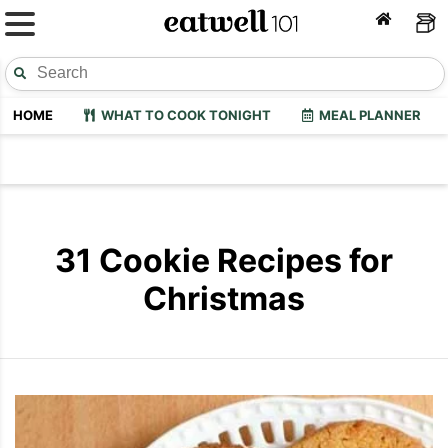
HOME
WHAT TO COOK TONIGHT
MEAL PLANNER
31 Cookie Recipes for
Christmas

-=-=-=-=-

**ASSIGNMENT**:
Print the records again exactly, pictures excluded.

**OUTPUT FOR THIS TASK**:
HOME
WHAT TO COOK TONIGHT
MEAL PLANNER
31 Cookie Recipes for
Christmas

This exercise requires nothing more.